Il diesel che inquina
bandiera dei perdenti

La piazza domina la scena europea. I perdenti della globalizzazione presentano il conto. Sono quei ceti che, esclusi dai vantaggi delle frontiere aperte, hanno visto peggiorare il loro potere d’acquisto. I gilet gialli in Francia protestano contro l’aumento della benzina ma il loro antagonista è il nuovo ceto medio urbano delle grandi città. Lavoratori specializzati, addetti alle comunicazioni, start-upper votati alla digitalizzazione, nuove figure professionali , è questo il gruppo sociale che ha portato Emmanuel Macron, il «parvenu» della politica francese, alla presidenza. Il futuro come speranza è stata l’arma di scambio elettorale.

In Italia come in Francia si scopre che non è vero, non ce n’è per tutti. O meglio ce n’è per chi ha età, tempo, voglia, opportunità e predisposizione per rimettersi in gioco, per riqualificarsi e fare della propria vita lavorativa un continuo corso di aggiornamento professionale. Poi ci sono i lavori umili, quelli restano, ma la loro retribuzione è bassa e comunque non in grado di sopportare un qualsivoglia aumento del carburante. Così l’ ecologia diventa un lusso e il diesel inquinante la bandiera degli emarginati. Diversamente dall’Italia in Francia manca la piccola e media industria e quindi dopo i grandi campioni nazionali, le grandi banche, i grandi gruppi di distribuzione nella grande provincia gallica vi è il deserto. L’ Italia ha una spaccatura territoriale tra Nord industriale e Sud assistenzialista. Non era mai successo che i ceti produttivi protestassero per chiedere ciò che sino a ieri era ovvio: ossia poter lavorare.

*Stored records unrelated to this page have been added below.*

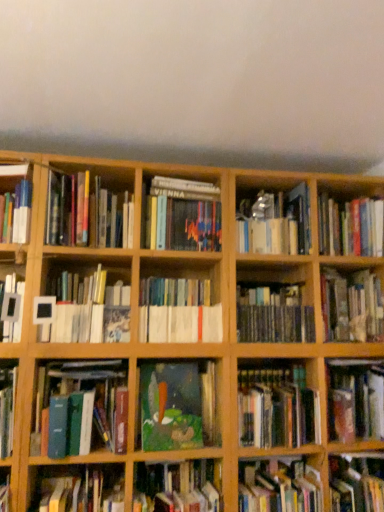 What is the approximate height of oil painting at center, marked as the tenth book in a right-to-left arrangement?

oil painting at center, marked as the tenth book in a right-to-left arrangement, is 13.63 inches in height.

Identify the location of hardcover book at left, which ranks as the 1th book in left-to-right order. Image resolution: width=384 pixels, height=512 pixels. (15, 203).

In the scene shown: Measure the distance between point (x=28, y=241) and camera.

The distance of point (x=28, y=241) from camera is 1.72 meters.

This screenshot has height=512, width=384. Describe the element at coordinates (351, 226) in the screenshot. I see `hardcover book at upper right, the third book in the right-to-left sequence` at that location.

Measure the distance between point (178, 332) and camera.

The depth of point (178, 332) is 1.79 meters.

This screenshot has width=384, height=512. Describe the element at coordinates (355, 399) in the screenshot. I see `hardcover book at center, which ranks as the seventeenth book in left-to-right order` at that location.

Locate an element on the screen. Image resolution: width=384 pixels, height=512 pixels. hardcover book at center, positioned as the 9th book in left-to-right order is located at coordinates (182, 215).

Locate an element on the screen. This screenshot has width=384, height=512. oil painting at center, marked as the tenth book in a right-to-left arrangement is located at coordinates (178, 406).

Does metallic silver book at center, which is counted as the seventh book, starting from the right, contain hardcover books at center, marked as the 8th book in a right-to-left arrangement?

No, metallic silver book at center, which is counted as the seventh book, starting from the right, does not contain hardcover books at center, marked as the 8th book in a right-to-left arrangement.

Image resolution: width=384 pixels, height=512 pixels. What are the coordinates of `the 7th book located beneath the metallic silver book at center, which is counted as the seventh book, starting from the right (from a real-world perspective)` in the screenshot? It's located at (273, 315).

Considering the relative positions of metallic silver book at center, which is counted as the 11th book, starting from the left, and hardcover books at center, the 10th book viewed from the left, in the image provided, is metallic silver book at center, which is counted as the 11th book, starting from the left, to the right of hardcover books at center, the 10th book viewed from the left, from the viewer's perspective?

Correct, you'll find metallic silver book at center, which is counted as the 11th book, starting from the left, to the right of hardcover books at center, the 10th book viewed from the left.

Who is bigger, hardcover book at lower left, the 4th book viewed from the left, or hardcover book at center, which is the 9th book in right-to-left order?

Bigger between the two is hardcover book at lower left, the 4th book viewed from the left.

From a real-world perspective, which object rests below the other?

From a 3D spatial view, hardcover book at lower left, positioned as the 14th book in right-to-left order, is below.

Is point (53, 477) positioned after point (216, 223)?

No, it is in front of (216, 223).

Looking at this image, measure the distance from hardcover books at center, the twelfth book when ordered from right to left, to hardcover book at center, placed as the sixteenth book when sorted from left to right.

hardcover books at center, the twelfth book when ordered from right to left, is 26.57 inches from hardcover book at center, placed as the sixteenth book when sorted from left to right.

Locate an element on the screen. Image resolution: width=384 pixels, height=512 pixels. the 2nd book above the hardcover book at center, placed as the sixteenth book when sorted from left to right (from the image's perspective) is located at coordinates (178, 311).

Is hardcover books at center, positioned as the 6th book in left-to-right order, beside hardcover book at center, placed as the sixteenth book when sorted from left to right?

No, hardcover books at center, positioned as the 6th book in left-to-right order, is not in contact with hardcover book at center, placed as the sixteenth book when sorted from left to right.

Is hardcover books at center, positioned as the 6th book in left-to-right order, wider or thinner than hardcover book at center, positioned as the second book in right-to-left order?

Clearly, hardcover books at center, positioned as the 6th book in left-to-right order, has more width compared to hardcover book at center, positioned as the second book in right-to-left order.

Is point (247, 393) positioned after point (59, 383)?

That is True.

Is the depth of hardcover book at center, acting as the fifth book starting from the right, greater than that of green matte book at center-left, which appears as the third book when viewed from the left?

That is True.

In the scene shown: From the image's perspective, which object appears higher, hardcover book at center, acting as the fifth book starting from the right, or green matte book at center-left, marked as the 15th book in a right-to-left arrangement?

green matte book at center-left, marked as the 15th book in a right-to-left arrangement, is shown above in the image.

Considering the relative sizes of hardcover book at center, acting as the fifth book starting from the right, and green matte book at center-left, which appears as the third book when viewed from the left, in the image provided, is hardcover book at center, acting as the fifth book starting from the right, taller than green matte book at center-left, which appears as the third book when viewed from the left,?

Incorrect, the height of hardcover book at center, acting as the fifth book starting from the right, is not larger of that of green matte book at center-left, which appears as the third book when viewed from the left.

Does hardcover book at center, the 14th book viewed from the left, have a smaller size compared to hardcover book at center, which ranks as the seventeenth book in left-to-right order?

Correct, hardcover book at center, the 14th book viewed from the left, occupies less space than hardcover book at center, which ranks as the seventeenth book in left-to-right order.

Looking at this image, from a real-world perspective, is hardcover book at center, the 4th book when ordered from right to left, positioned above or below hardcover book at center, which is counted as the 1th book, starting from the right?

From a real-world perspective, hardcover book at center, the 4th book when ordered from right to left, is physically below hardcover book at center, which is counted as the 1th book, starting from the right.

Is hardcover book at center, the 14th book viewed from the left, oriented towards hardcover book at center, which ranks as the seventeenth book in left-to-right order?

No, hardcover book at center, the 14th book viewed from the left, does not turn towards hardcover book at center, which ranks as the seventeenth book in left-to-right order.

Is hardcover books at center, marked as the 8th book in a right-to-left arrangement, positioned with its back to hardcover book at center, which is the 13th book from left to right?

hardcover books at center, marked as the 8th book in a right-to-left arrangement, is not turned away from hardcover book at center, which is the 13th book from left to right.

Considering the sizes of hardcover books at center, marked as the 8th book in a right-to-left arrangement, and hardcover book at center, which is the 13th book from left to right, in the image, is hardcover books at center, marked as the 8th book in a right-to-left arrangement, bigger or smaller than hardcover book at center, which is the 13th book from left to right,?

In the image, hardcover books at center, marked as the 8th book in a right-to-left arrangement, appears to be larger than hardcover book at center, which is the 13th book from left to right.

Does hardcover books at center, marked as the 8th book in a right-to-left arrangement, touch hardcover book at center, which is the 13th book from left to right?

No.

Is hardcover books at center, the 10th book viewed from the left, not inside hardcover book at center, acting as the fifth book starting from the right?

Yes, hardcover books at center, the 10th book viewed from the left, is outside of hardcover book at center, acting as the fifth book starting from the right.

Between oil painting at center, marked as the tenth book in a right-to-left arrangement, and hardcover book at center, which is the 9th book in right-to-left order, which one appears on the left side from the viewer's perspective?

oil painting at center, marked as the tenth book in a right-to-left arrangement.

How far apart are oil painting at center, arranged as the 8th book when viewed from the left, and hardcover book at center, which is the 9th book in right-to-left order?

They are 65.45 centimeters apart.

Is oil painting at center, marked as the tenth book in a right-to-left arrangement, touching hardcover book at center, positioned as the 9th book in left-to-right order?

No, oil painting at center, marked as the tenth book in a right-to-left arrangement, is not in contact with hardcover book at center, positioned as the 9th book in left-to-right order.

Is oil painting at center, marked as the tenth book in a right-to-left arrangement, positioned with its back to hardcover book at center, which is the 9th book in right-to-left order?

oil painting at center, marked as the tenth book in a right-to-left arrangement, is not turned away from hardcover book at center, which is the 9th book in right-to-left order.

The image size is (384, 512). What are the coordinates of `book that is the 1st object to the left of the metallic silver book at center, which is counted as the 11th book, starting from the left, starting at the anchor` in the screenshot? It's located at pyautogui.click(x=273, y=315).

Image resolution: width=384 pixels, height=512 pixels. What are the coordinates of `book that is the 9th object located above the hardcover book at lower left, positioned as the 14th book in right-to-left order (from the image's perspective)` in the screenshot? It's located at (182, 215).

Estimate the real-world distances between objects in this image. Which object is further from metallic silver book at center, which is counted as the 11th book, starting from the left, hardcover book at center, the 4th book when ordered from right to left, or oil painting at center, arranged as the 8th book when viewed from the left?

The object further to metallic silver book at center, which is counted as the 11th book, starting from the left, is hardcover book at center, the 4th book when ordered from right to left.

Looking at the image, which one is located further to hardcover books at center, positioned as the 6th book in left-to-right order, oil painting at center, arranged as the 8th book when viewed from the left, or hardcover book at upper left, acting as the 5th book starting from the left?

Based on the image, hardcover book at upper left, acting as the 5th book starting from the left, appears to be further to hardcover books at center, positioned as the 6th book in left-to-right order.

When comparing their distances from hardcover book at left, the 17th book positioned from the right, does white matte picture frame at center-left, the second book in the left-to-right sequence, or hardcover book at lower right, the sixth book when ordered from right to left, seem further?

hardcover book at lower right, the sixth book when ordered from right to left, lies further to hardcover book at left, the 17th book positioned from the right, than the other object.

When comparing their distances from oil painting at center, marked as the tenth book in a right-to-left arrangement, does hardcover book at lower left, positioned as the 14th book in right-to-left order, or hardcover book at center, the 4th book when ordered from right to left, seem further?

hardcover book at center, the 4th book when ordered from right to left, is positioned further to the anchor oil painting at center, marked as the tenth book in a right-to-left arrangement.

Looking at the image, which one is located further to hardcover book at upper right, the 15th book positioned from the left, hardcover book at center, acting as the fifth book starting from the right, or hardcover book at center, which ranks as the seventeenth book in left-to-right order?

Answer: hardcover book at center, acting as the fifth book starting from the right, lies further to hardcover book at upper right, the 15th book positioned from the left, than the other object.

When comparing their distances from hardcover books at center, marked as the 8th book in a right-to-left arrangement, does hardcover book at center, positioned as the 9th book in left-to-right order, or green matte book at center-left, which appears as the third book when viewed from the left, seem closer?

hardcover book at center, positioned as the 9th book in left-to-right order, is closer to hardcover books at center, marked as the 8th book in a right-to-left arrangement.

Considering their positions, is hardcover books at center, the 10th book viewed from the left, positioned closer to hardcover book at center, which ranks as the seventeenth book in left-to-right order, than hardcover book at left, the 17th book positioned from the right?

hardcover books at center, the 10th book viewed from the left, is closer to hardcover book at center, which ranks as the seventeenth book in left-to-right order.

From the image, which object appears to be nearer to oil painting at center, marked as the tenth book in a right-to-left arrangement, hardcover book at center, the 14th book viewed from the left, or white matte picture frame at center-left, the 16th book when ordered from right to left?

white matte picture frame at center-left, the 16th book when ordered from right to left.

Where is `book between hardcover book at lower right, the 12th book from the left, and hardcover book at center, the 14th book viewed from the left`? The image size is (384, 512). book between hardcover book at lower right, the 12th book from the left, and hardcover book at center, the 14th book viewed from the left is located at coordinates (277, 408).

E questo mentre la protesta sociale viziata da anni di «dirittismo» senza doveri insegue l’utopia di uno sviluppo senza lavoro. Ipotesi possibile nel tempo con l’avvento dei robot ma nel frattempo chi si occupa dei disoccupati? Diamo a tutti il reddito di cittadinanza in un Paese in recessione e con entrate fiscali in calo? I governanti europei stanno imparando che il loro vero compito è di occuparsi dei perdenti. Questo è il frutto avvelenato della globalizzazione. La ricerca del Censis ci rivela un’Italia incattivita. Le socialdemocrazie europee non hanno capito che loro compito era occuparsi di questi strati sociali e hanno lasciato il campo ai populisti. L’Italia segna la strada. I gilet gialli in caso di elezioni in Francia andrebbero al 12 %. Il partito di Macron è indicato a quota 21%. Per adesso tiene ma per quanto? L’unico Paese che si distingue in questa congerie segnata dagli affanni italiani, dal caos francese, dalla polveriera Brexit, dalla crisi di governo in Belgio sul patto di migrazione, è il primo della classe, la Germania della stabilità. E il motivo è chiaro: qui la globalizzazione ha vinto e non ha lacerato il tessuto sociale come negli altri Stati europei. L’export crea solo in Germania 6,5 milioni di posti di lavoro e a cascata poi sugli altri Paesi che le fanno da corona, dalla Polonia, passando per la Slovacchia, la Francia e l’Italia.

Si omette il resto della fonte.